• [Task item] From the line with "Stop missing out on these" to the line with "Thanks so much, Pam!", retype every line exactly, including those two, and leave out the rest of the data below.
=== Data records ===
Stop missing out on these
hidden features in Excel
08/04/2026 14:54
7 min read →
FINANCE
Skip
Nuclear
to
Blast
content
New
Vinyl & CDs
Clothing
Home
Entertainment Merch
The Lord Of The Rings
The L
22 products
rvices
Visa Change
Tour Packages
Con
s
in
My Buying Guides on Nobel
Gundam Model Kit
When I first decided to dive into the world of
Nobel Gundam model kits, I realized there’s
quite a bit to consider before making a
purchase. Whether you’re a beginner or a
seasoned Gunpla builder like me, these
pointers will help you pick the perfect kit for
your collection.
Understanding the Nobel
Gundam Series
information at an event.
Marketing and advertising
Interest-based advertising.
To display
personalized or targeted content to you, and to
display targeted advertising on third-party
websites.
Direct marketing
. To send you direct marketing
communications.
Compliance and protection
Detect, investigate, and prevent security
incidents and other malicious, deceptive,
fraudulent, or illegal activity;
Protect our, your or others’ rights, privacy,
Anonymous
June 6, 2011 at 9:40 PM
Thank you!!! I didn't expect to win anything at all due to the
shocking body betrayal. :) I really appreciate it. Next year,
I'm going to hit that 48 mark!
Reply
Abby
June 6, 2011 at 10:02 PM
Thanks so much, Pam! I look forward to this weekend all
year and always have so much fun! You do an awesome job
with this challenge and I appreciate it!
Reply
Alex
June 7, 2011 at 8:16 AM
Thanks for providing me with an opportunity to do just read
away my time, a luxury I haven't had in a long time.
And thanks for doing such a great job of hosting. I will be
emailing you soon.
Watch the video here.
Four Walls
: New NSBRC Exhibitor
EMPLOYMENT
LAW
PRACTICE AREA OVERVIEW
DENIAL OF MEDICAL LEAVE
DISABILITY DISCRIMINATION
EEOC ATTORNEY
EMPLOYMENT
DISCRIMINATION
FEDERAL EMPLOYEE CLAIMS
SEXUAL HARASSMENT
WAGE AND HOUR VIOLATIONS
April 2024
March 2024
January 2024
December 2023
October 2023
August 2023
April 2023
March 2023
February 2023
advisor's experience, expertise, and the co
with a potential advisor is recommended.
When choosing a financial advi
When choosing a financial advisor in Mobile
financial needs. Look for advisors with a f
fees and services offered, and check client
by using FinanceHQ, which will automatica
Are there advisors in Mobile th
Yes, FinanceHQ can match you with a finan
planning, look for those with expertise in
===
=== Data records ===
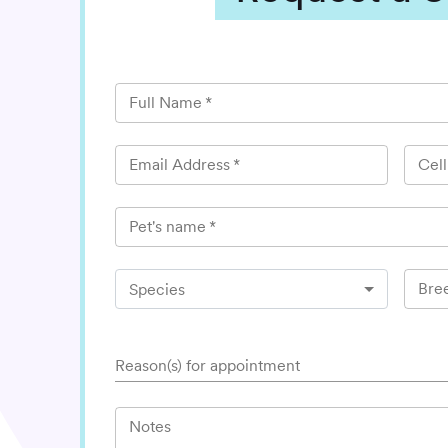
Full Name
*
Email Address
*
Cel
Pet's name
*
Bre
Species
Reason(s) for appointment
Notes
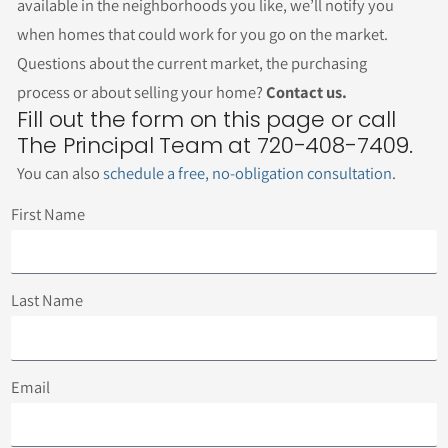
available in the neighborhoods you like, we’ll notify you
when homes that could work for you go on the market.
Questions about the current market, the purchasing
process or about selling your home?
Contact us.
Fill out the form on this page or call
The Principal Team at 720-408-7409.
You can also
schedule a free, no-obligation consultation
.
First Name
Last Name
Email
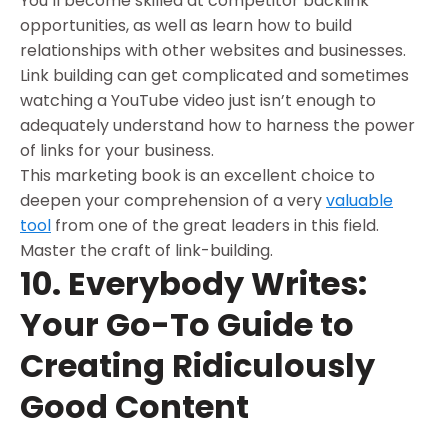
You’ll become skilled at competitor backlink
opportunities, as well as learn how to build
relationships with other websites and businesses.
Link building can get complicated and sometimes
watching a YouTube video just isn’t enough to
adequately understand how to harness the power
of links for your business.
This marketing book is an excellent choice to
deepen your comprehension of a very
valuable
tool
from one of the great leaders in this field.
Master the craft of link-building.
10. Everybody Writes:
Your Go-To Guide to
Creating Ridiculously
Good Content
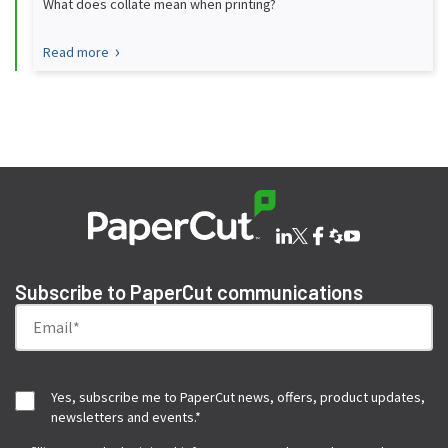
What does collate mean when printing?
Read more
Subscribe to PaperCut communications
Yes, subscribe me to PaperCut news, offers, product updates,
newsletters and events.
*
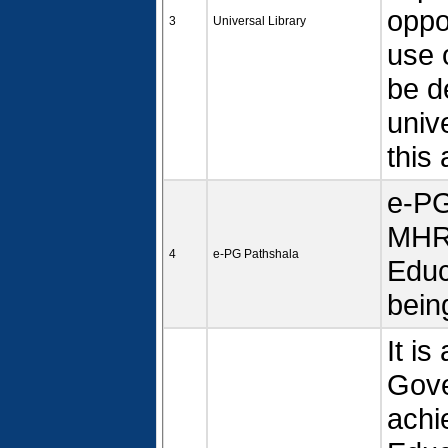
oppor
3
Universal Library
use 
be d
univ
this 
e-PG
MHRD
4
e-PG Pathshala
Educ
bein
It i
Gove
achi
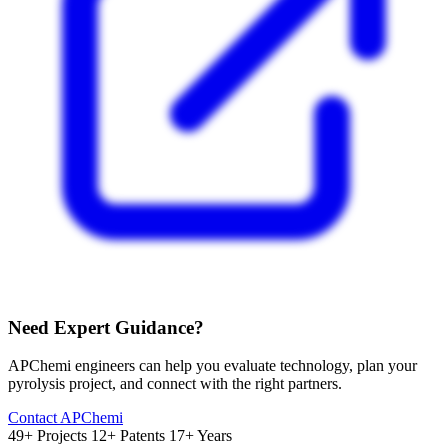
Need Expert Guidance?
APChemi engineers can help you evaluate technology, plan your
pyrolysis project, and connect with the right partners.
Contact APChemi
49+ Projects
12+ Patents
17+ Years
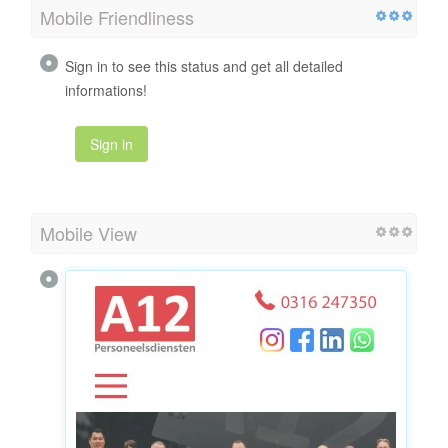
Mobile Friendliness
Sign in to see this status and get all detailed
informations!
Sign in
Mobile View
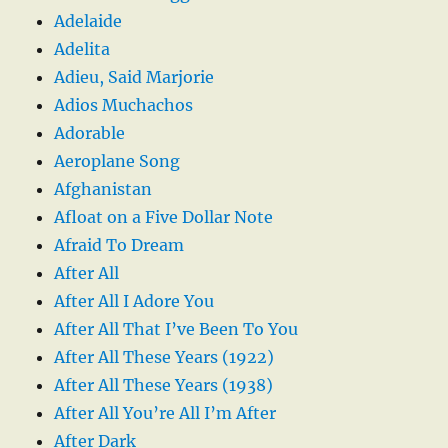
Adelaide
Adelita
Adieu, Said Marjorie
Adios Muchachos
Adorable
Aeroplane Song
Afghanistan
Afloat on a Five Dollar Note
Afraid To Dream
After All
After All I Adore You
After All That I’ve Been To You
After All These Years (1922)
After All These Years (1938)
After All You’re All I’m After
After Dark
===
=== Data records ===
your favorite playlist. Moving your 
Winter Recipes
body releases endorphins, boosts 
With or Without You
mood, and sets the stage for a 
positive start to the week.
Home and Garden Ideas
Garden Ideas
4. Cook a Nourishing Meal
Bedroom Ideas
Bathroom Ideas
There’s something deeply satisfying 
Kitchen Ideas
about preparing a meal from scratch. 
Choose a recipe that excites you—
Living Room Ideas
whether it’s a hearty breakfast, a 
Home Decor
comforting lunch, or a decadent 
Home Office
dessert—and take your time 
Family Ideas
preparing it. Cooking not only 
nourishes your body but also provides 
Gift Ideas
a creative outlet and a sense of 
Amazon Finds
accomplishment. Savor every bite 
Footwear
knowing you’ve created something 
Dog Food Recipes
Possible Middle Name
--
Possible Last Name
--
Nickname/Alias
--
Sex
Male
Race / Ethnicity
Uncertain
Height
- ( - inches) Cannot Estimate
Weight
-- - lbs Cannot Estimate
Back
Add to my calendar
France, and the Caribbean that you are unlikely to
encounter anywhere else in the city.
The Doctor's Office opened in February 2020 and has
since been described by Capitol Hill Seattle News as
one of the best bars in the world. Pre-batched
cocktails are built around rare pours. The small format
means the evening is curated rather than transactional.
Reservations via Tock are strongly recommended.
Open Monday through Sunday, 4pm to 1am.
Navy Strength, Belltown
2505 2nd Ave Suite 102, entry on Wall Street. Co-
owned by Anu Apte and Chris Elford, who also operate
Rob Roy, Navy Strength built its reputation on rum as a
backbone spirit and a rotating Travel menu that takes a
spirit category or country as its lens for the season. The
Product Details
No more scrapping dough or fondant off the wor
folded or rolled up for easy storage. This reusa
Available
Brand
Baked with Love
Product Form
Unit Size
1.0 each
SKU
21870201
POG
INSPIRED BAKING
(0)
===
• [Reply to the task]
Stop missing out on these
hidden features in Excel
08/04/2026 14:54
7 min read →
FINANCE
Skip
Nuclear
to
Blast
content
New
Vinyl & CDs
Clothing
Home
Entertainment Merch
The Lord Of The Rings
The L
22 products
rvices
Visa Change
Tour Packages
Con
s
in
My Buying Guides on Nobel
Gundam Model Kit
When I first decided to dive into the world of
Nobel Gundam model kits, I realized there’s
quite a bit to consider before making a
purchase. Whether you’re a beginner or a
seasoned Gunpla builder like me, these
pointers will help you pick the perfect kit for
your collection.
Understanding the Nobel
Gundam Series
information at an event.
Marketing and advertising
Interest-based advertising.
To display
personalized or targeted content to you, and to
display targeted advertising on third-party
websites.
Direct marketing
. To send you direct marketing
communications.
Compliance and protection
Detect, investigate, and prevent security
incidents and other malicious, deceptive,
fraudulent, or illegal activity;
Protect our, your or others’ rights, privacy,
Anonymous
June 6, 2011 at 9:40 PM
Thank you!!! I didn't expect to win anything at all due to the
shocking body betrayal. :) I really appreciate it. Next year,
I'm going to hit that 48 mark!
Reply
Abby
June 6, 2011 at 10:02 PM
Thanks so much, Pam! I look forward to this weekend all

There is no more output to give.